Several new Ru(II) arene complexes of formula [(η6-p-cym)Ru(N-N)(X)]2+(where p-cym = para-cymene, N-N = bpm or bpy and X = m/o-substituted pyridine) have been synthesised and characterized in this work, including the X-ray structure of two of them, namely [(η6-p-cym)Ru(bpy)(m-COOCH3-Py)]2+ (3) and[(η6-p-cym)Ru(bpy)(p-COOCH3-Py)]2+ (4). Pyridyl ester derivatives (1–4) are stable in aqueous solution and do not hydrolyze in the dark within the monitored period (48 h). On the contrary, their carboxylic analogues are not stable in the dark and readily dissociate the pyridyl ligand affording the [(η6-p-cym)Ru(N-N)(OH2)]2+ complex. This is a crucial discovery for the design of novel photoactivatable Ru(II) arene complexes which are required to be substitutionally inert in the dark since there are evidences that aqua species play a fundamental role in their cytotoxicity mechanism [39]. Moreover, such result highlights how a subtle change in the electronic structure of the periphery of the monodentate pyridyl ligand (COOMe vs COOH) can affect the overall stability of the complex.

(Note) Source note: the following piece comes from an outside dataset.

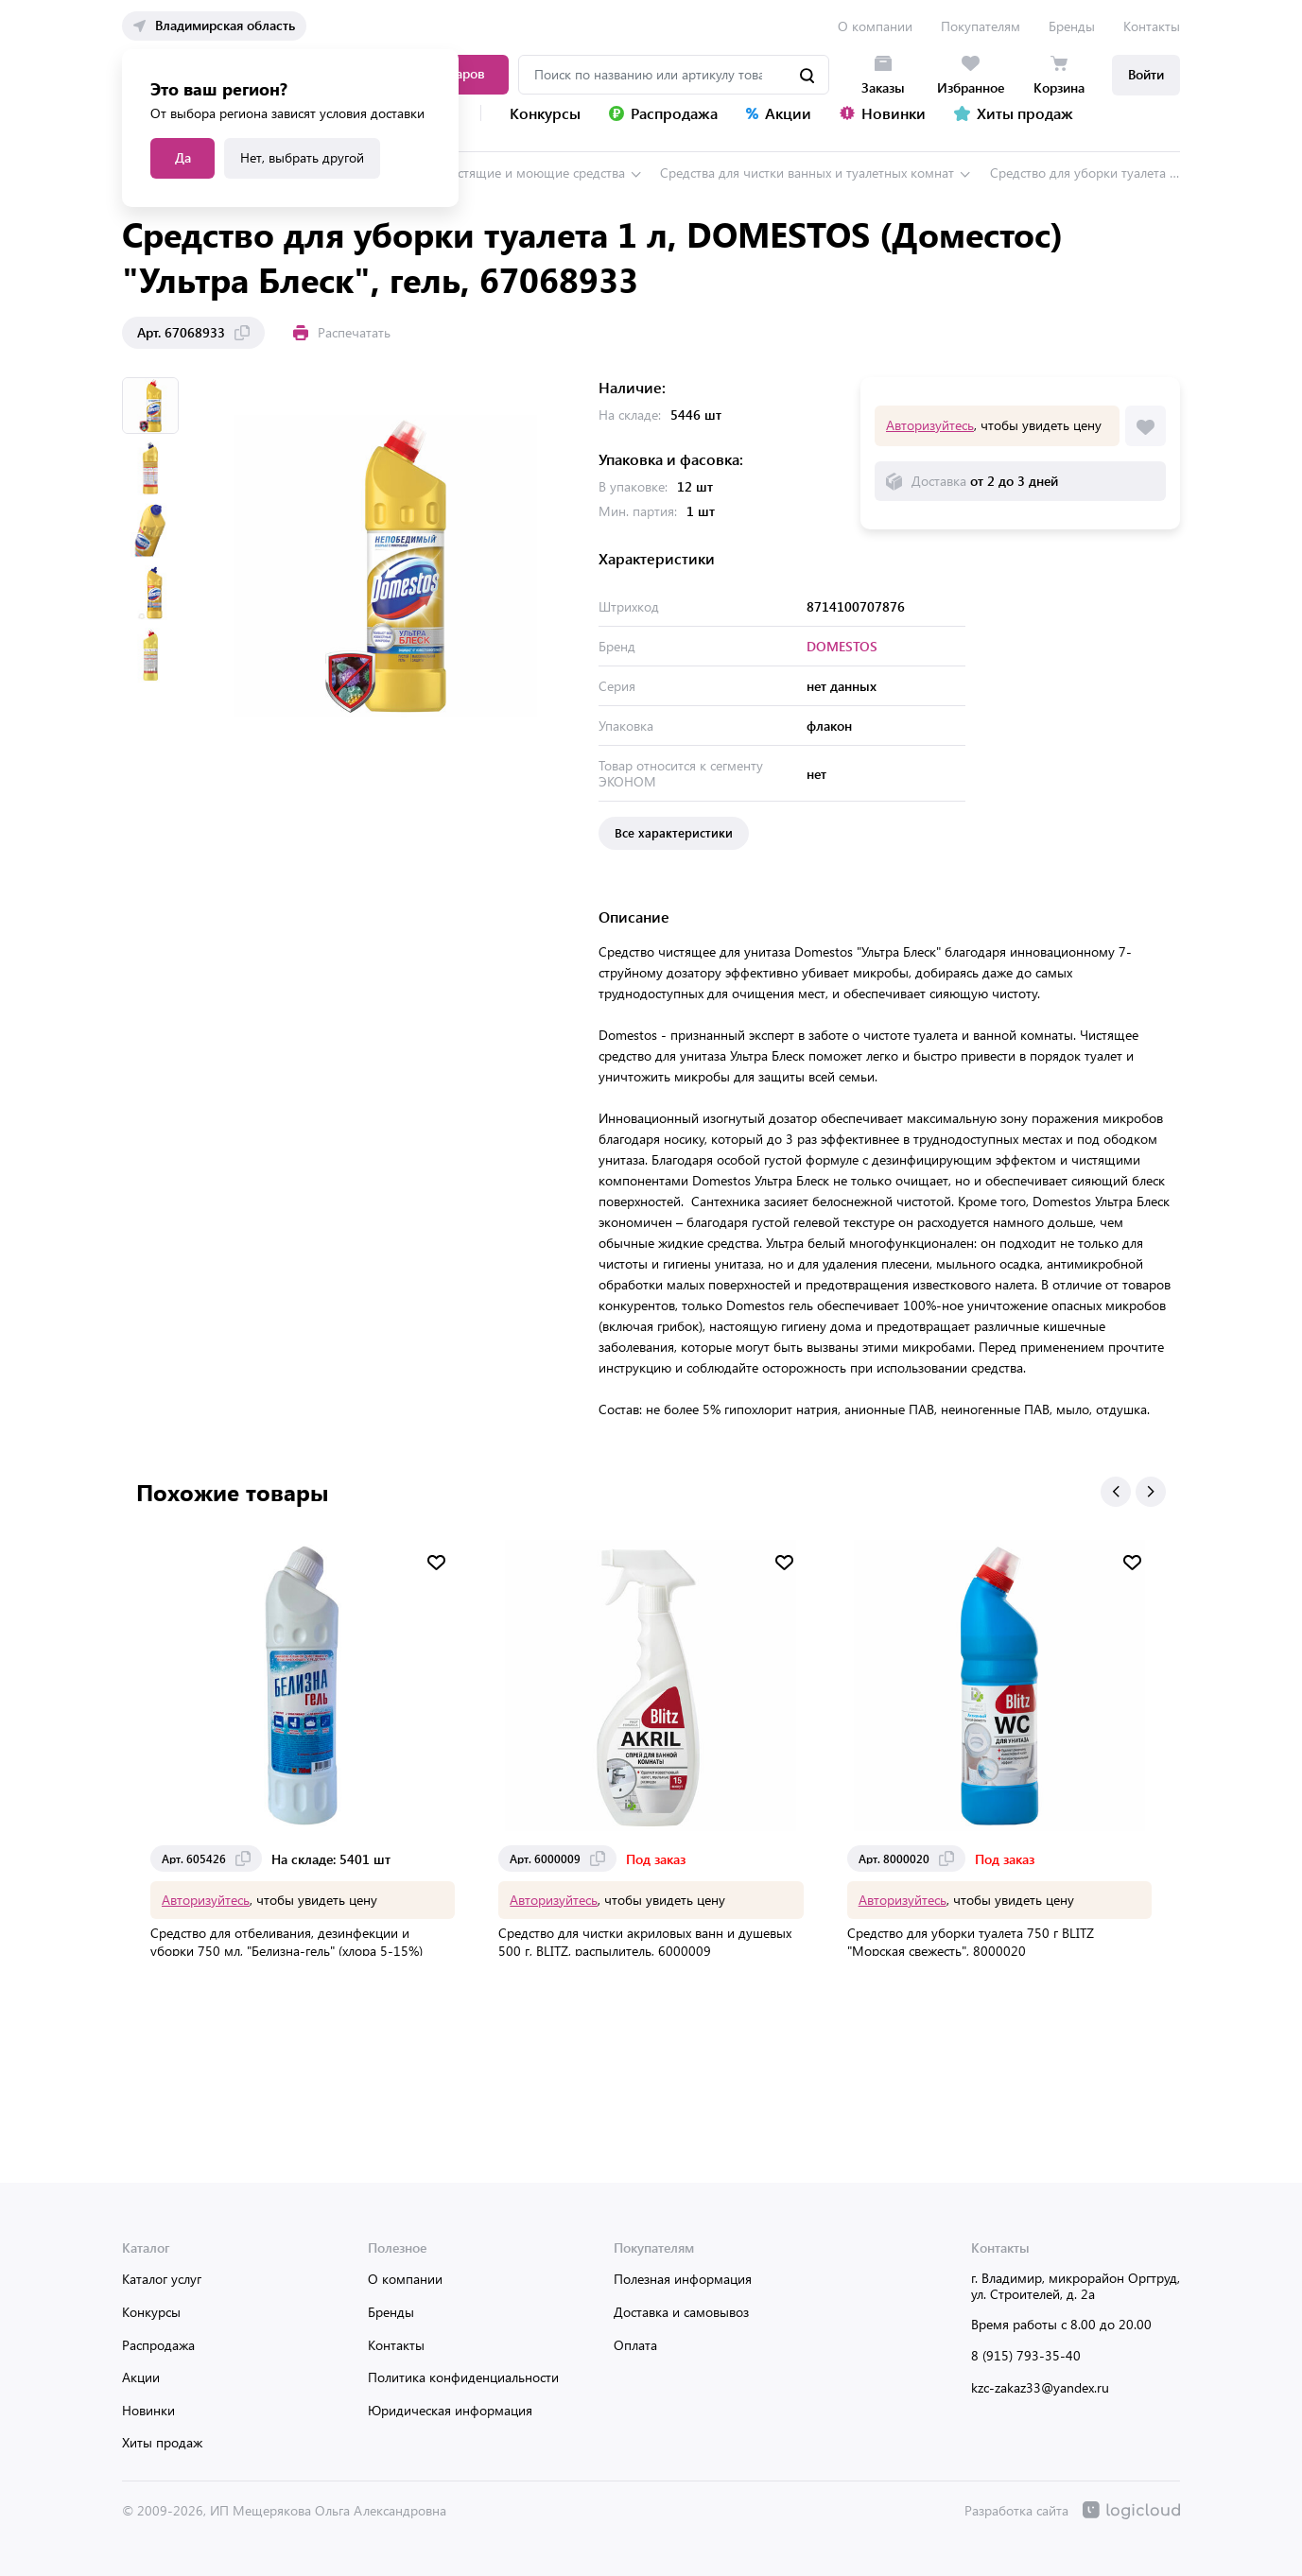 This screenshot has width=1302, height=2576. Describe the element at coordinates (302, 157) in the screenshot. I see `Нет, выбрать другой` at that location.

Notably, pyridyl esters could also offer new synthetic routes for functionalization of Ru(II) arene complexes with dyes [40] or targeting/anchoring groups suitable for coupling to proteins or decoration of nanoparticles, strategies that could be used to favour the cellular delivery of this class of agents.

Finally, DFT calculations provided a valuable rationalization of the photochemistry of complexes 1–4, pinpointing for the first time that the dissociative ll-T1 triplet state is likely to be responsible for the selective light-induced ejection of the monodentate pyridyl ligand.